--- Exercise details ---
The records below are to be returned word for word, with pictures left out.

──────── Stored data

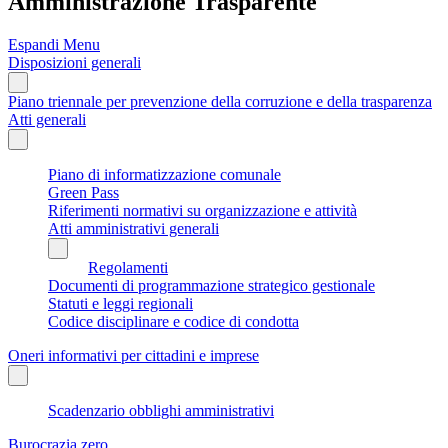
Amministrazione Trasparente
Espandi Menu
Disposizioni generali
Piano triennale per prevenzione della corruzione e della trasparenza
Atti generali
Piano di informatizzazione comunale
Green Pass
Riferimenti normativi su organizzazione e attività
Atti amministrativi generali
Regolamenti
Documenti di programmazione strategico gestionale
Statuti e leggi regionali
Codice disciplinare e codice di condotta
Oneri informativi per cittadini e imprese
Scadenzario obblighi amministrativi
Burocrazia zero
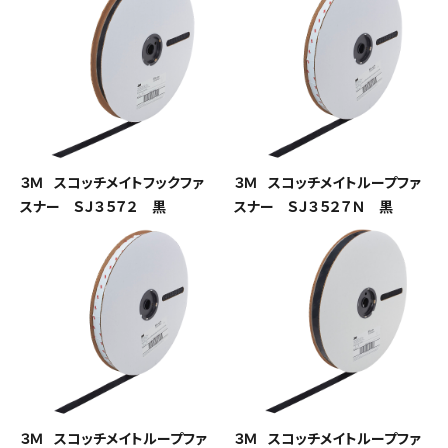
３Ｍ スコッチメイトフックファ
３Ｍ スコッチメイトループファ
スナー ＳＪ３５７２ 黒
スナー ＳＪ３５２７Ｎ 黒
３Ｍ スコッチメイトループファ
３Ｍ スコッチメイトループファ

────────────────

--- Expected output ---
Amministrazione Trasparente
Espandi Menu
Disposizioni generali
Piano triennale per prevenzione della corruzione e della trasparenza
Atti generali
Piano di informatizzazione comunale
Green Pass
Riferimenti normativi su organizzazione e attività
Atti amministrativi generali
Regolamenti
Documenti di programmazione strategico gestionale
Statuti e leggi regionali
Codice disciplinare e codice di condotta
Oneri informativi per cittadini e imprese
Scadenzario obblighi amministrativi
Burocrazia zero
３Ｍ スコッチメイトフックファ
３Ｍ スコッチメイトループファ
スナー ＳＪ３５７２ 黒
スナー ＳＪ３５２７Ｎ 黒
３Ｍ スコッチメイトループファ
３Ｍ スコッチメイトループファ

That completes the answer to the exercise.